> **REQUIREMENT**
Nothing in the listing below should change; retype it as is.

> **RECORDS FOR THE TASK**
════

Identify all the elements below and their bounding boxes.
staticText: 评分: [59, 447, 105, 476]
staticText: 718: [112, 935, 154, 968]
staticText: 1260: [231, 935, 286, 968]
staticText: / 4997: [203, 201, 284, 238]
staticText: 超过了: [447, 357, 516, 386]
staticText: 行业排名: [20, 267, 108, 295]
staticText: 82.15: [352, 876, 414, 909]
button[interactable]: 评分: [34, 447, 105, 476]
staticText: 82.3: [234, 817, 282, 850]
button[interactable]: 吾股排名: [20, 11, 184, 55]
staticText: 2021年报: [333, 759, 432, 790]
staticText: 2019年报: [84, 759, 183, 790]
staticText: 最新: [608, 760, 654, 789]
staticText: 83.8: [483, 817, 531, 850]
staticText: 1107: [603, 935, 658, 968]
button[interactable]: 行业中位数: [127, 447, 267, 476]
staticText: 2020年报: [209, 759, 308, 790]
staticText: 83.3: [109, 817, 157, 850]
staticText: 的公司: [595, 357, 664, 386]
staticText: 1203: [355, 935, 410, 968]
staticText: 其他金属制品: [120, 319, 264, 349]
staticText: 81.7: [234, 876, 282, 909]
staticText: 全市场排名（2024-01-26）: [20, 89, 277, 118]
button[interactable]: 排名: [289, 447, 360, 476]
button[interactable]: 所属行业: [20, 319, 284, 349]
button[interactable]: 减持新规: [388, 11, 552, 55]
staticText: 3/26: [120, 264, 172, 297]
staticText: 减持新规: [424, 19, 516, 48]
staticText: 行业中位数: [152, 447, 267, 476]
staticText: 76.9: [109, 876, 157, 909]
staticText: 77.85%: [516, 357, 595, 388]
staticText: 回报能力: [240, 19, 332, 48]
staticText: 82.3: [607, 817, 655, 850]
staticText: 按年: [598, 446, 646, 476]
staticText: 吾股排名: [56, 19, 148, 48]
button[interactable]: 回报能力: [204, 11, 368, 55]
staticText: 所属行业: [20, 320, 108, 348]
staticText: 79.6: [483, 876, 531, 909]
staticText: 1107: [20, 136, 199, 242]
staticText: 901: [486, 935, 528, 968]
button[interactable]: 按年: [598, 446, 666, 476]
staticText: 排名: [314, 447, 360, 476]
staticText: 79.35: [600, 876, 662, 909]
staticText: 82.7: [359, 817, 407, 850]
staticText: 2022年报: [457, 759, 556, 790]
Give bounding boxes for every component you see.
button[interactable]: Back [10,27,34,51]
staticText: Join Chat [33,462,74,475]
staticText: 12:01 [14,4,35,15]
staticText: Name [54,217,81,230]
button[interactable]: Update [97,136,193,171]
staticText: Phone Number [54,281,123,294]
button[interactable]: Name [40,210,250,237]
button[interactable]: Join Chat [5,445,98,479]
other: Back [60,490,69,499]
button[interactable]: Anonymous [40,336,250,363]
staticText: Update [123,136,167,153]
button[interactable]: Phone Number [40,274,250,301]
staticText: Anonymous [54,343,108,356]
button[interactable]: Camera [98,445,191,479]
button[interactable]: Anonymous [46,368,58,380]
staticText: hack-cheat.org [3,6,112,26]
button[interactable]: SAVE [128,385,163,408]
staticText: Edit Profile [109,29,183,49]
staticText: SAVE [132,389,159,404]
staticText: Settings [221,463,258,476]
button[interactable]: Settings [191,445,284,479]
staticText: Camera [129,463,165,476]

════

> **SOLVED PROBLEM**
Identify all the elements below and their bounding boxes.
staticText: 评分: [59, 447, 105, 476]
staticText: 718: [112, 935, 154, 968]
staticText: 1260: [231, 935, 286, 968]
staticText: / 4997: [203, 201, 284, 238]
staticText: 超过了: [447, 357, 516, 386]
staticText: 行业排名: [20, 267, 108, 295]
staticText: 82.15: [352, 876, 414, 909]
button[interactable]: 评分: [34, 447, 105, 476]
staticText: 82.3: [234, 817, 282, 850]
button[interactable]: 吾股排名: [20, 11, 184, 55]
staticText: 2021年报: [333, 759, 432, 790]
staticText: 2019年报: [84, 759, 183, 790]
staticText: 最新: [608, 760, 654, 789]
staticText: 83.8: [483, 817, 531, 850]
staticText: 1107: [603, 935, 658, 968]
button[interactable]: 行业中位数: [127, 447, 267, 476]
staticText: 2020年报: [209, 759, 308, 790]
staticText: 83.3: [109, 817, 157, 850]
staticText: 的公司: [595, 357, 664, 386]
staticText: 1203: [355, 935, 410, 968]
staticText: 其他金属制品: [120, 319, 264, 349]
staticText: 81.7: [234, 876, 282, 909]
staticText: 全市场排名（2024-01-26）: [20, 89, 277, 118]
button[interactable]: 排名: [289, 447, 360, 476]
button[interactable]: 所属行业: [20, 319, 284, 349]
button[interactable]: 减持新规: [388, 11, 552, 55]
staticText: 3/26: [120, 264, 172, 297]
staticText: 减持新规: [424, 19, 516, 48]
staticText: 行业中位数: [152, 447, 267, 476]
staticText: 76.9: [109, 876, 157, 909]
staticText: 77.85%: [516, 357, 595, 388]
staticText: 回报能力: [240, 19, 332, 48]
staticText: 82.3: [607, 817, 655, 850]
staticText: 按年: [598, 446, 646, 476]
staticText: 吾股排名: [56, 19, 148, 48]
button[interactable]: 回报能力: [204, 11, 368, 55]
staticText: 所属行业: [20, 320, 108, 348]
staticText: 79.6: [483, 876, 531, 909]
staticText: 1107: [20, 136, 199, 242]
staticText: 901: [486, 935, 528, 968]
button[interactable]: 按年: [598, 446, 666, 476]
staticText: 排名: [314, 447, 360, 476]
staticText: 79.35: [600, 876, 662, 909]
staticText: 82.7: [359, 817, 407, 850]
staticText: 2022年报: [457, 759, 556, 790]
Give bounding boxes for every component you see.
button[interactable]: Back [10,27,34,51]
staticText: Join Chat [33,462,74,475]
staticText: 12:01 [14,4,35,15]
staticText: Name [54,217,81,230]
button[interactable]: Update [97,136,193,171]
staticText: Phone Number [54,281,123,294]
button[interactable]: Name [40,210,250,237]
button[interactable]: Join Chat [5,445,98,479]
other: Back [60,490,69,499]
button[interactable]: Anonymous [40,336,250,363]
staticText: Update [123,136,167,153]
button[interactable]: Phone Number [40,274,250,301]
staticText: Anonymous [54,343,108,356]
button[interactable]: Camera [98,445,191,479]
button[interactable]: Anonymous [46,368,58,380]
staticText: hack-cheat.org [3,6,112,26]
button[interactable]: SAVE [128,385,163,408]
staticText: Edit Profile [109,29,183,49]
staticText: SAVE [132,389,159,404]
staticText: Settings [221,463,258,476]
button[interactable]: Settings [191,445,284,479]
staticText: Camera [129,463,165,476]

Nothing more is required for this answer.